Deni tidak pernah menyangka jika dirinya harus merawat pasien Covid-19, shift kerja yang dilalui tidak seperti biasa, jadwal tidur pun jadi tidak menentu, kebersamaan dengan keluarga semakin terbatas. Ini memang resiko menjadi perawat senior di rumah sakit pemerintah.
Jadwal bekerja yang biasanya 8 jam dengan 2 rekan sejawat kini berubah menjadi 3 jam penuh diruangan dan berganti untuk melakukan perawatan bersama 5 perawat.
Shift di hari biasa memang dilalui dari pukul 08.00 pagi hingga 14.30 siang, namun perubahan waktu kerja telah membuat hari menjadi berubah secara drastis.
Tiga jam berada dalam ruang isolasi yang penuh virus dan bakteri, ditambah kewajiban memakai alat pelindung diri lengkap sesuai standar kerja yang ditetapkan. Ini standar operasional prosedur yang sifatnya top down. Harus dipakai di ruang khusus perawatan covid 19.

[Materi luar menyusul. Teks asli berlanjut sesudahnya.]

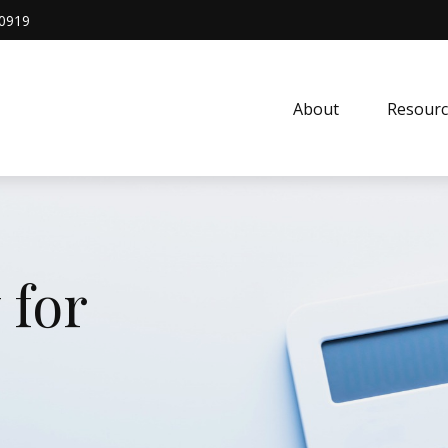
0919
About
Resourc
 for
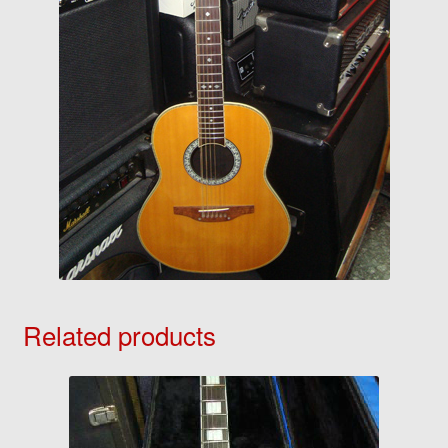
Related products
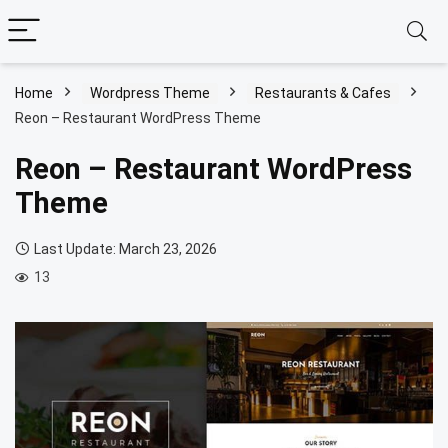
Home
Wordpress Theme
Restaurants & Cafes
Reon – Restaurant WordPress Theme
Reon – Restaurant WordPress
Theme
Last Update: March 23, 2026
13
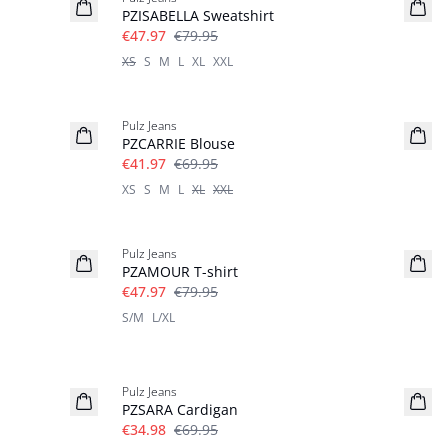
PZISABELLA Sweatshirt
€47.97
€79.95
XS
S
M
L
XL
XXL
-40%
Pulz Jeans
PZCARRIE Blouse
€41.97
€69.95
XS
S
M
L
XL
XXL
-40%
Pulz Jeans
PZAMOUR T-shirt
€47.97
€79.95
S/M
L/XL
-50%
Pulz Jeans
PZSARA Cardigan
€34.98
€69.95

Apakah ini berat? selalu terbesit untuk mengatakan "iya, memang berat", namun nurani kadang mengingkari, sebab sumpah profesi mengharuskan perawat bekerja dengan nurani, caring ditumbuhkan dan empati dikuatkan. Selalu ada ujian untuk mundur dari pekerjaan, namun sebagian memang harus menafkahi keluarga dan menabung pundi masa depan.
"Ini memang sudah menjadi pekerjaan kami" begitulah kata yang timbul dari nurani, akan selalu mengikis bathin orang lain untuk peduli bahwa perawat juga manusia yang butuh dukungan dan kasih sayang.
Apa yang kita beri dan lakukan untuk kebaikan orang lain juga akan kembali pada diri kita, itu petikan makna sumpah profesi yang wajib di taati.
Diam dan kerja sunyi perawat bukan berarti mereka tidak bersuara di diskriminasi, ada batas hidup yang harus kita maknai sebagai manusia terdidik bahwa perawat butuh dukungan materi dari jerih payah dan lelahnya bekerja.
Ini timbal balik dan hukum tetap dalam pekerjaan, kita tidak boleh mendzalimi mereka yang setiap saat berhadapan dengan nyawa, apalagi berkaitan dengan insentif mereka yang selalu tertunda.
Apa hendak dikata, Deni memilih diam dalam sunyi pekerjaan. Insentif yang seharusnya diberikan sesuai kontrak setiap bulan harus berubah menjadi rapelan.
Menyuarakan kebenaran sama saja dengan melangkahkan satu kaki ke jurang. Lebih baik diam seribu bahasa ditengah ketidakadilan daripada harus di keluarkan dari pekerjaan. Apakah ini "new normal" masa kini?